**Work item:** When you reach the line below that has "List UI elements", start returning lines exactly, and stop after the line that has "For every button, label, input, icon, or"; skip the pictures.

**Record set:**
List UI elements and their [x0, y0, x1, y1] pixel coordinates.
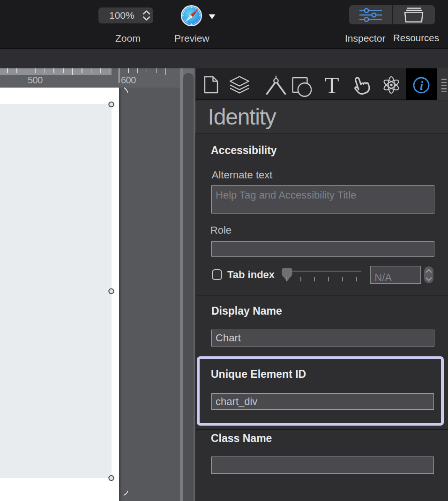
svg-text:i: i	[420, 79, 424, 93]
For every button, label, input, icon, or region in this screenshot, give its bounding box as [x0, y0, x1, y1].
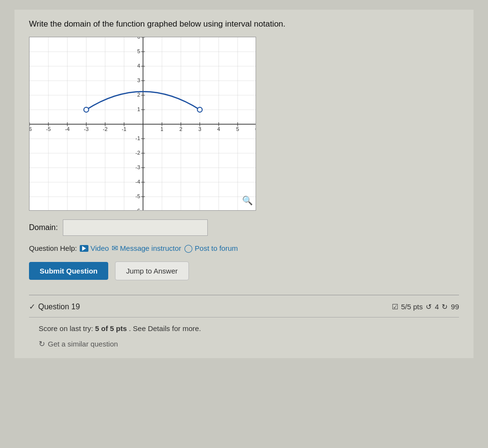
---
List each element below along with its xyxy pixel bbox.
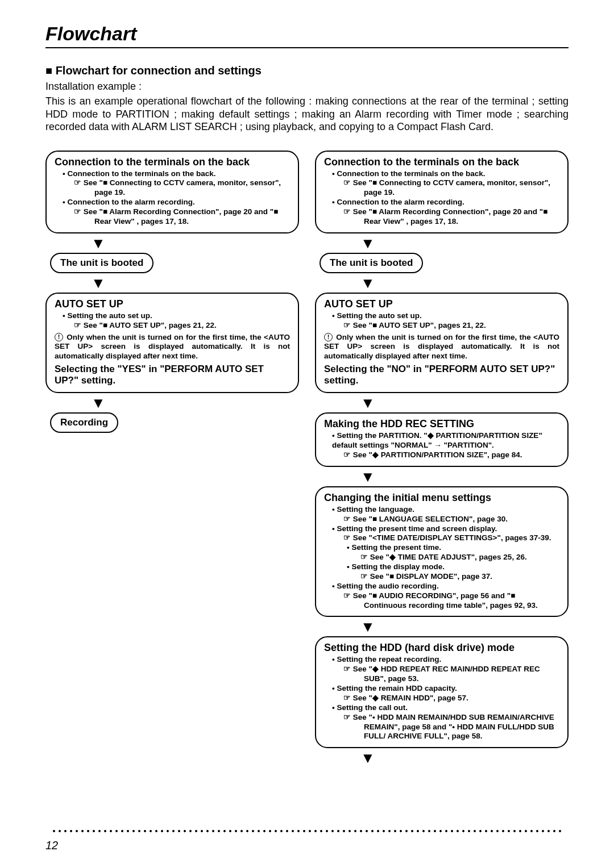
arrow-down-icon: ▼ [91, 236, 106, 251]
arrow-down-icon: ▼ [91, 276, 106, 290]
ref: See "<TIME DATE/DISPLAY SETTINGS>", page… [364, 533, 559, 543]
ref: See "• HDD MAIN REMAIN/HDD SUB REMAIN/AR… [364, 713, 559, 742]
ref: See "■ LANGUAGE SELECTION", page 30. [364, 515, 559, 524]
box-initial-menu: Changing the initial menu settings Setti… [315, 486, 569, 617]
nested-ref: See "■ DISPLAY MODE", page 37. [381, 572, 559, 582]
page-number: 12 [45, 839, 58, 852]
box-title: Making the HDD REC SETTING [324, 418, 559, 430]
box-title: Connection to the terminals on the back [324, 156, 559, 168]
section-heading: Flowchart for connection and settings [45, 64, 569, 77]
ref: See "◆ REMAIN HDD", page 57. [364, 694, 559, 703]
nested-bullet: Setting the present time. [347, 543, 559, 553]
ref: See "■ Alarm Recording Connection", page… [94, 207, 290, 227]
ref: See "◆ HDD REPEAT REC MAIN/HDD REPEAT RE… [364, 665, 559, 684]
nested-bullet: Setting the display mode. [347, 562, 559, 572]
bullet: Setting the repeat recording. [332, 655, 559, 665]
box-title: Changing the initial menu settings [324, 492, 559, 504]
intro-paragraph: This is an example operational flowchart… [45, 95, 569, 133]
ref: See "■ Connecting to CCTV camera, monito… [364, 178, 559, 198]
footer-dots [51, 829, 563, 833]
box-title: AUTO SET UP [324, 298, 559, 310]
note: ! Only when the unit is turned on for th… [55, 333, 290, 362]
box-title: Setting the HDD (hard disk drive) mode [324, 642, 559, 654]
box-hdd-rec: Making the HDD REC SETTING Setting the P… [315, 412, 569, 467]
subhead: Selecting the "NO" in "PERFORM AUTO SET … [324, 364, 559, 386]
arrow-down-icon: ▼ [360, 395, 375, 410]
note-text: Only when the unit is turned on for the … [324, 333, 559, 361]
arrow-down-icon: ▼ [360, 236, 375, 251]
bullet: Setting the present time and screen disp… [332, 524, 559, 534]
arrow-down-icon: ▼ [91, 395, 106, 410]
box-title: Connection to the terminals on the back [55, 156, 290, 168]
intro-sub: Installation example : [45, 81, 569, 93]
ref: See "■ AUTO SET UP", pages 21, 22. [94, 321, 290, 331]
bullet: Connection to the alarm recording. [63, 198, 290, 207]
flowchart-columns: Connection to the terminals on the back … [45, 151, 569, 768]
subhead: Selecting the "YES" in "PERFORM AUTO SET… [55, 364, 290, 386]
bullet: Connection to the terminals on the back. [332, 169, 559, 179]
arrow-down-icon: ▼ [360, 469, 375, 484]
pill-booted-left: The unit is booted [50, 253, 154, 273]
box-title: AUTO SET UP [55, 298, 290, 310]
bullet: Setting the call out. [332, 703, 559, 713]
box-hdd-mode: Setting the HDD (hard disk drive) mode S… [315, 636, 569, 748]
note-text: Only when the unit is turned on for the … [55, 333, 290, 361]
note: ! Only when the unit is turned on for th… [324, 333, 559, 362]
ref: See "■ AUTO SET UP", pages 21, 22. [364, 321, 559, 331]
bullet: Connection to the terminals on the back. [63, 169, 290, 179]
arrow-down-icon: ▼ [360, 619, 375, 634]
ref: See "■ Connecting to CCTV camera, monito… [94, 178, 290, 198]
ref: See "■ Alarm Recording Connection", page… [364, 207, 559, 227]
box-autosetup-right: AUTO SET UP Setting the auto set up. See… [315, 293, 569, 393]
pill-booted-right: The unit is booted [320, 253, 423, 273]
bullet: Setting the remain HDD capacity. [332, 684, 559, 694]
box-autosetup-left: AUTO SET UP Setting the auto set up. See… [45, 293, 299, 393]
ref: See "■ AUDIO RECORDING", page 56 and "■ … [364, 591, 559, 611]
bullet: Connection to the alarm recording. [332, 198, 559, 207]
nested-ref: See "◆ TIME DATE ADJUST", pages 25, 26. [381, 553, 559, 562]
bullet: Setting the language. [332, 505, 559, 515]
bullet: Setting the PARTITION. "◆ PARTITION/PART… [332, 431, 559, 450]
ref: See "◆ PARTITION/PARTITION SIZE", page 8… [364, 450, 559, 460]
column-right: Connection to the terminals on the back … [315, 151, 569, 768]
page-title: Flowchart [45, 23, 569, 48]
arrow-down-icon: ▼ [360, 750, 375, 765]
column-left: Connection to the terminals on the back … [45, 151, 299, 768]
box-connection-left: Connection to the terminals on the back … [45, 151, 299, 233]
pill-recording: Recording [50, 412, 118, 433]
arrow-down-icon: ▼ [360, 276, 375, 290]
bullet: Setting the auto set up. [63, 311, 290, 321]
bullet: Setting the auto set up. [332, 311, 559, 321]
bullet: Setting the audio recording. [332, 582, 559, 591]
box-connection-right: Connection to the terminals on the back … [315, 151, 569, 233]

**Solved exercise:**
List UI elements and their [x0, y0, x1, y1] pixel coordinates.
svg-text:i: i	[420, 79, 424, 93]
For every button, label, input, icon, or region in this screenshot, give its bounding box as [x0, y0, x1, y1].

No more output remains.